3.王太子殿下のご命令とあらば
リリアを小脇に抱えたまま、ノックと同時に父の書斎のドアを開けた。
「お父様」
「エリザベス、殿下の御前だ。後にしなさい」
「殿下?」
渋い顔で応じたお父様に首を傾げる。
視線をめぐらせると、銀糸の美青年――王太子殿下が余所行きの笑顔でソファに腰掛けていた。
顔を合わせるのは卒業式ぶりだ。
例の「お戯れ」に振り回された記憶が蘇りかけたのを、軽く頭を振ってかき消す。
リリアを下ろして、騎士の礼を取った。背後でリリアも淑女の礼をする。
許可を得て、立ち上がった。
「やあ、リジー」
「殿下。何か事件でも?」
王太子が家臣の家を訪ねるには、常識的な時間とは言えない。
部屋の隅に控える彼付きの近衛騎士からも、普段よりピリついた空気を感じる……気がする。
「うん。どうも早めに動いておかないと、まずいことになりそうだったから」
持って回った言い方をしながら、殿下が足を組み替える。長い脚を見せびらかすような所作だ。
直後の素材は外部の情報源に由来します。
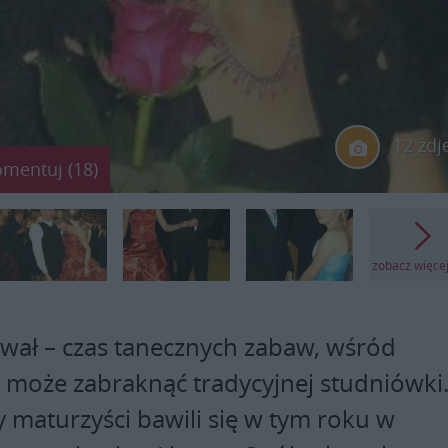
12 zdj
omentuj (18)
zobacz więce
wał – czas tanecznych zabaw, wśród
e może zabraknąć tradycyjnej studniówki
y maturzyści bawili się w tym roku w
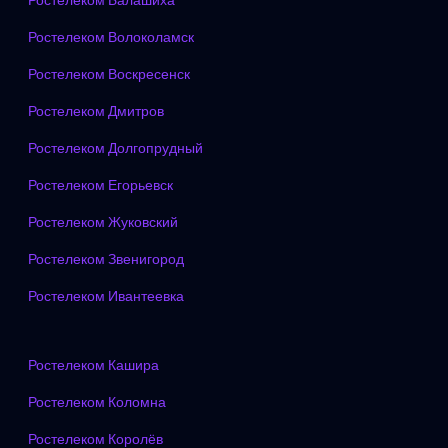
Ростелеком Балашиха
Ростелеком Волоколамск
Ростелеком Воскресенск
Ростелеком Дмитров
Ростелеком Долгопрудный
Ростелеком Егорьевск
Ростелеком Жуковский
Ростелеком Звенигород
Ростелеком Ивантеевка
Ростелеком Кашира
Ростелеком Коломна
Ростелеком Королёв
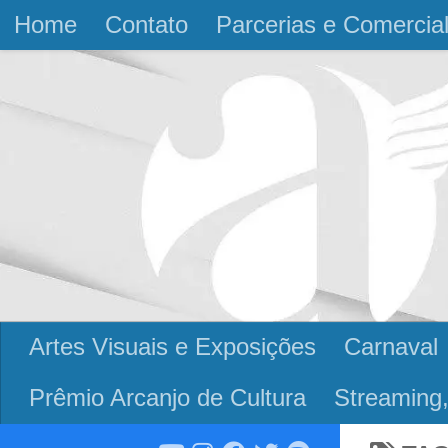
Home
Contato
Parcerias e Comercia
Skip to content
Artes Visuais e Exposições
Carnaval
Prêmio Arcanjo de Cultura
Streaming,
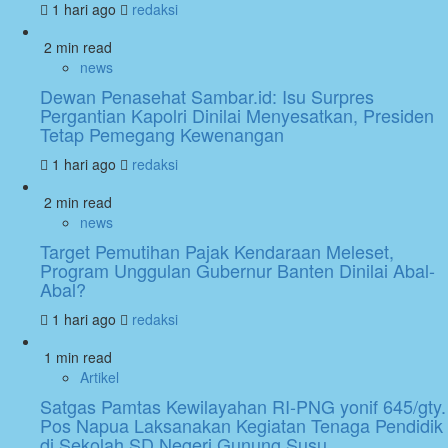
1 hari ago
redaksi
2 min read
news
Dewan Penasehat Sambar.id: Isu Surpres
Pergantian Kapolri Dinilai Menyesatkan, Presiden
Tetap Pemegang Kewenangan
1 hari ago
redaksi
2 min read
news
Target Pemutihan Pajak Kendaraan Meleset,
Program Unggulan Gubernur Banten Dinilai Abal-
Abal?
1 hari ago
redaksi
1 min read
Artikel
Satgas Pamtas Kewilayahan RI-PNG yonif 645/gty.
Pos Napua Laksanakan Kegiatan Tenaga Pendidik
di Sekolah SD Negeri Gunung Susu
見せびらかさずとも殿下の脚の長さ――もとい、座高の低さはよく知っている。
「急遽、西の国に視察に行くことになったんだ」
西の国、という単語に、私は眉を跳ね上げる。お父様は静かに殿下の言葉を聞いていた。
どうやらお父様は、先に一通り聞いているらしい。
「それで、護衛が必要なんだけれど……何分急なことだから、人手の確保が間に合っていなくて。きみさえ良ければ、同行してもらえないかなと思ってね。まずは公爵に確認しようと、ここに来たんだ」
「護衛?」
「ああ、もちろん女性であるきみが私の護衛というのは、些か外聞が悪いから……そうだな。きみには、お兄さんのフリをして同行してもらえると、ありがたいんだけど」
殿下がやけにお兄様の名前を強調しながら、私に向かって目配せをした。
なるほど。委細承知だ。
お兄様は殿下の補佐役である。これからも殿下を傍で支えていくための人材として教育を受けて、現在も立派にその勤めを果たしている。
殿下としてもお兄様を失うことは避けたいはずだ。
殿下は私がお兄様を西の国にやることに反対していると踏んで、ここに来たのだ。
西の国からの要望に応えた形を取りつつ、お兄様があちらに奪われることを阻止するために協力しろと。
つまりはそういうことだろう。
願ってもないことだ。お兄様のふりをして敵陣に乗り込めるのであれば、いくらでもやりようがある。
私がこの手で、縁談を潰してしまえばよいのだ。
そして何より王太子の勅命である。私のような下々の貴族が逆らえるはずがない。
お父様も私の西の国行きを認めざるを得ないだろう。
そもそもお父様だって、大切な跡継ぎであるお兄様をみすみす他国に渡したくはないはずだ。
そう言う意味で、今この場にいる人間の利害は、実のところ全員一致しているのだ。
私とお父様は、一瞬視線を交わす。
そして殿下に向かって、頷いた。
「王太子殿下のご命令とあらば、謹んで」
ただ一人事情を理解していないリリアが、背景に宇宙を背負った猫の顔をしているのがちらりと視界の隅に過ぎったが、黙殺した。